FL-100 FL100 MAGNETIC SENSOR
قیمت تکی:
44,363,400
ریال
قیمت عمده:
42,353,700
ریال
——
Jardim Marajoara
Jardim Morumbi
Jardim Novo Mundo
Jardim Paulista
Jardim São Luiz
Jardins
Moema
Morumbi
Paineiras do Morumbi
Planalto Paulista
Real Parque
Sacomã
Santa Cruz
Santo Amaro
——
**What you will do**: Output, from the data above, the lines from the line with "Planalto Paulista" to the line with "Santo Amaro" exactly as they stand, both ends included and nothing else.

**Result for this exercise**:
Planalto Paulista
Real Parque
Sacomã
Santa Cruz
Santo Amaro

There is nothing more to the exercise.